Washington Gov. Jay Inslee uses a red pen to veto sections of the state operating budget in 2019 at the Capitol in Olympia. (AP File/Ted S. Warren)

Washington Gov. Jay Inslee uses a red pen to veto sections of the state operating budget in 2019 at the Capitol in Olympia. (AP File/Ted S. Warren)

Governor’s 12-word veto went too far, Supreme Court rules

Jay Inslee vetoed a single sentence in a transportation budget. The state’s highest court said that wasn’t legal.

OLYMPIA — Gov. Jay Inslee exceeded his authority in 2019 when he vetoed a 12-word sentence in the state transportation budget, the state Supreme Court ruled Wednesday.
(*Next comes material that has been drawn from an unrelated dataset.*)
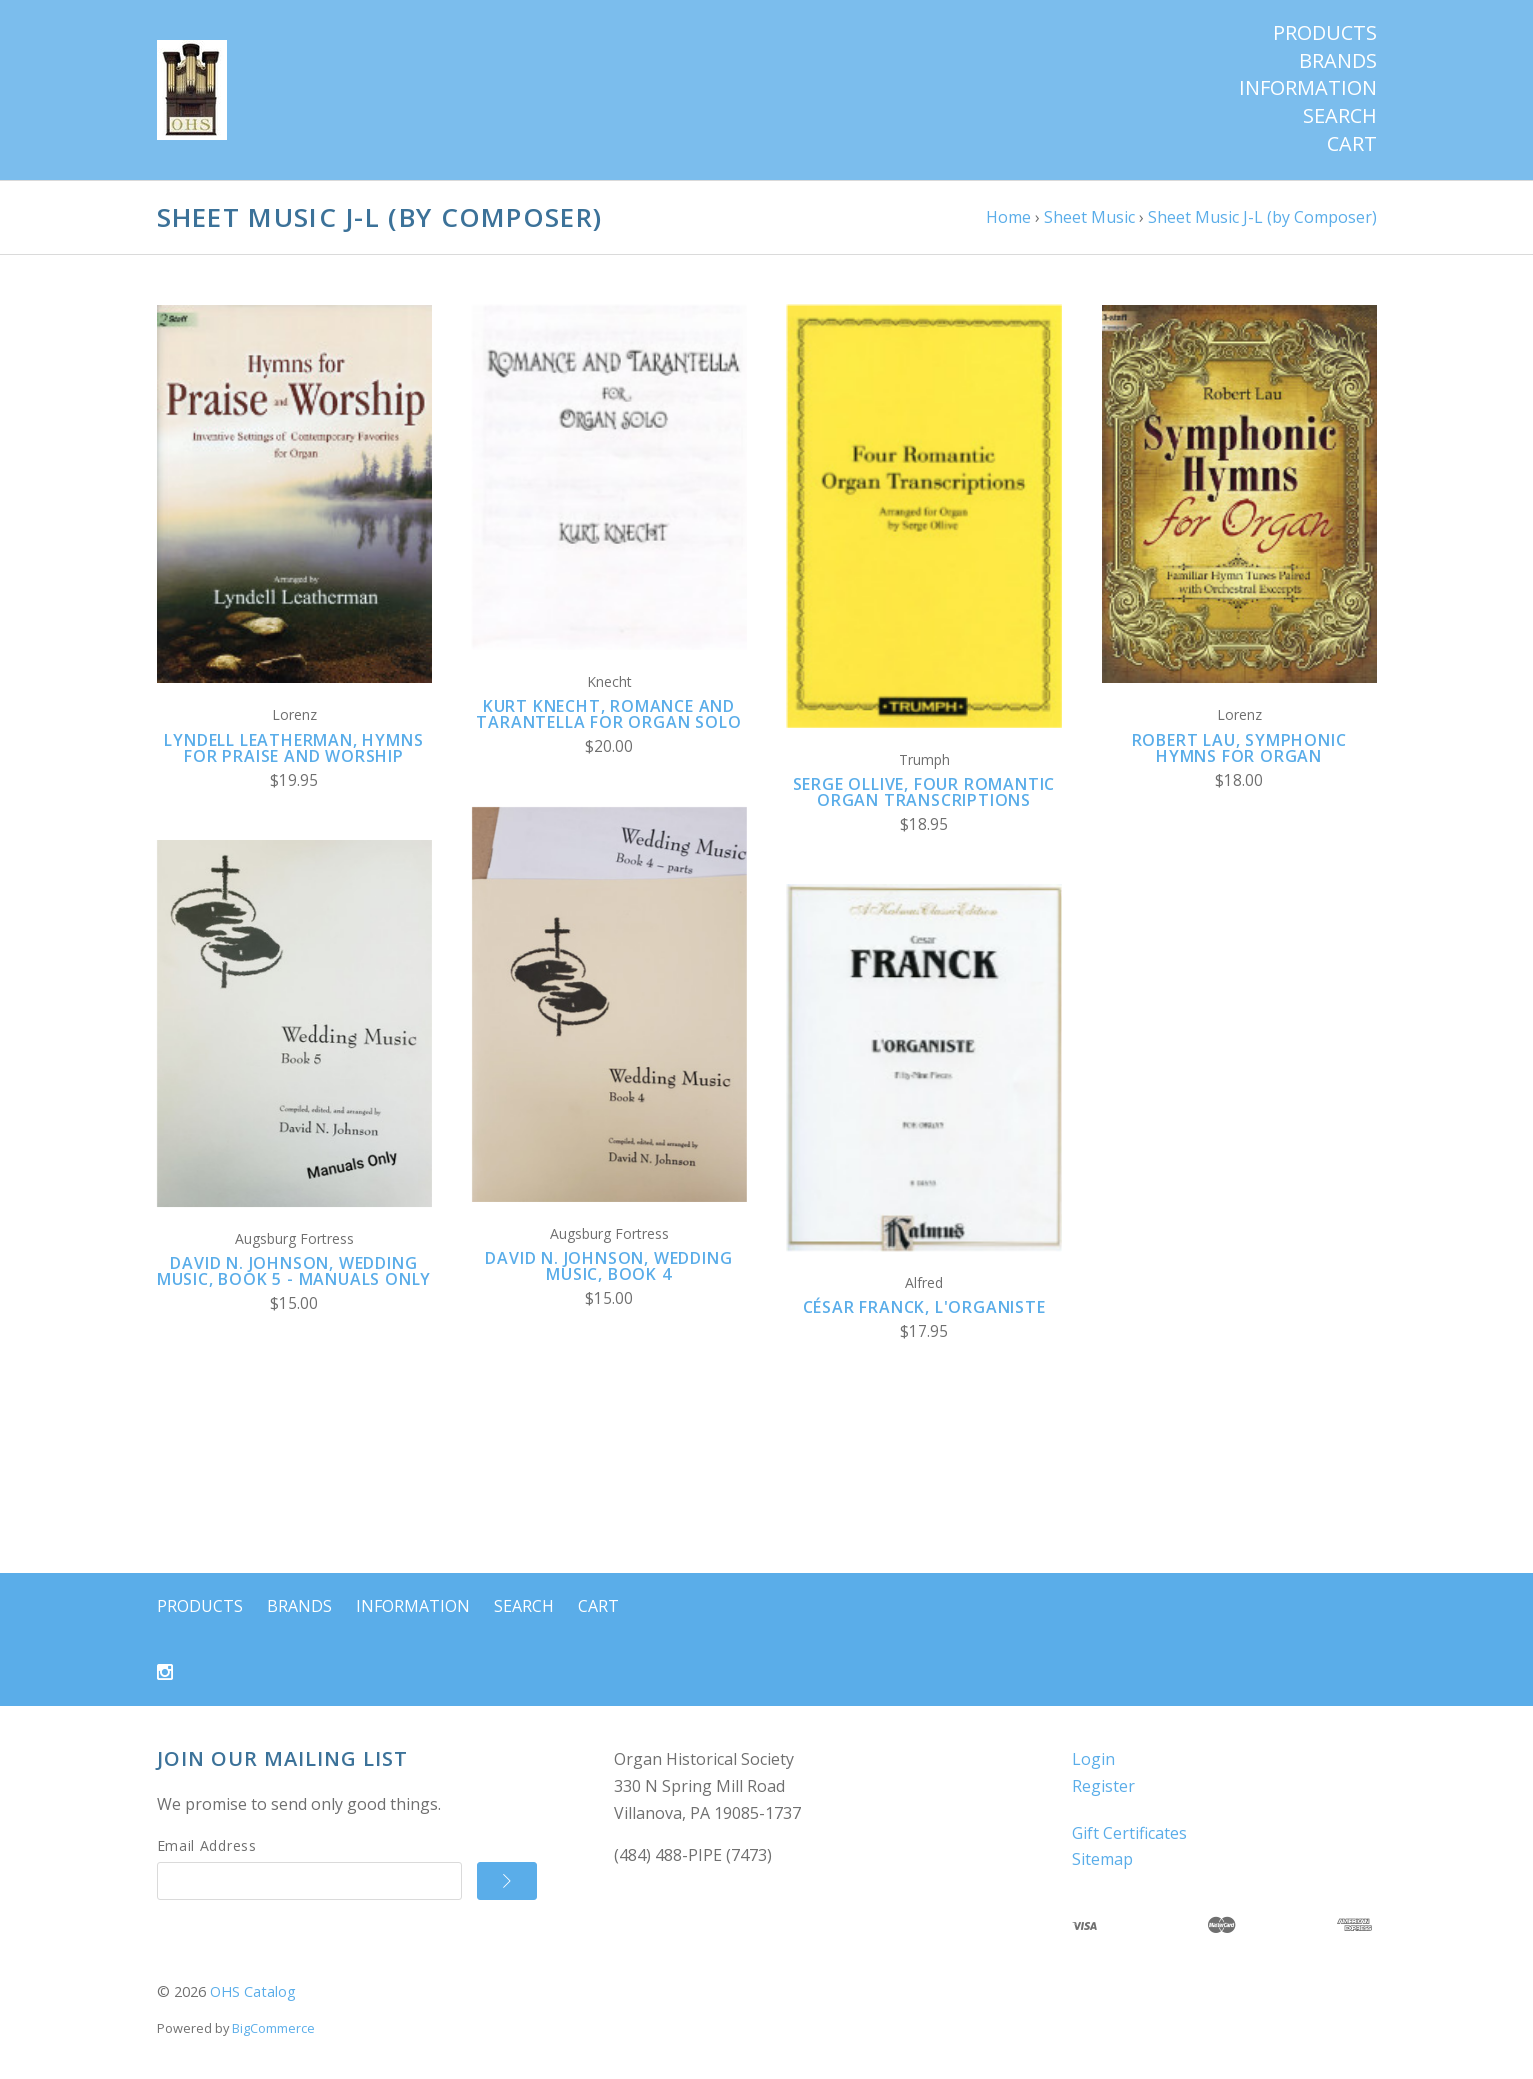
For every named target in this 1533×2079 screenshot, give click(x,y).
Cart (1352, 144)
The 7-2 ruling is a win for the Legislature, which sued the governor, asserting Inslee crossed a constitutional line separating his power to veto from its power to legislate when he deleted from the spending plan a sentence regarding grants for transit services.
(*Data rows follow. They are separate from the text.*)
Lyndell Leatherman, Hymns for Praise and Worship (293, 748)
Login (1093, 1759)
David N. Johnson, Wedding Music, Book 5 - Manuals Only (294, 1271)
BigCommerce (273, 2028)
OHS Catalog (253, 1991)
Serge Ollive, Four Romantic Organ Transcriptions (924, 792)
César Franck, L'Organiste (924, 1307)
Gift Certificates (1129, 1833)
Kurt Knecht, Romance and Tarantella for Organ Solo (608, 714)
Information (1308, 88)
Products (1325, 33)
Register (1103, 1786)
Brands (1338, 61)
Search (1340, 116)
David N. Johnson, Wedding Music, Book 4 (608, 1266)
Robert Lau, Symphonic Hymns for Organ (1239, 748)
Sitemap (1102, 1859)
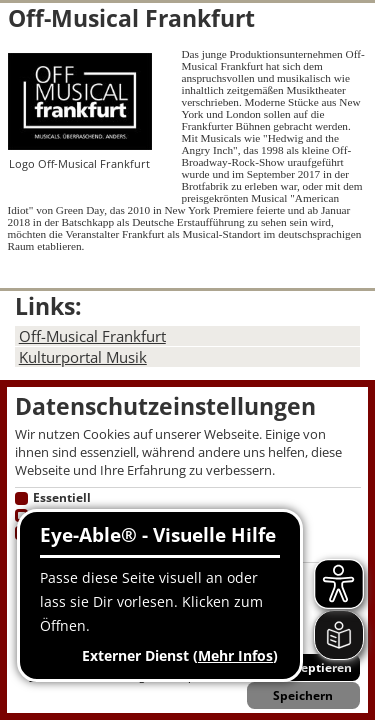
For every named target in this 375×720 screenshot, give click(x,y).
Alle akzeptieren (303, 667)
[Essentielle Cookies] (22, 499)
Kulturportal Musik (83, 357)
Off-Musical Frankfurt (92, 336)
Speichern (303, 695)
And the court’s decision affirms a Thurston County judge’s ruling last year that invalidated the vetoes, concluding those actions exceeded the veto powers accorded Inslee as the state’s chief executive.

In Washington, governors can veto entire bills. They also can cross out entire sections of legislation. But they are not authorized to veto less than an entire section.

Inslee cut the line, which deals with grant funding for transit agencies and appears seven times in the document, saying it effectively amended existing law. He contended the state constitution requires such a revision be done with a separate bill.

Lawmakers contended it did not change any existing laws and if the governor had wanted it out, he needed to remove each subsection in which the disputed line appeared.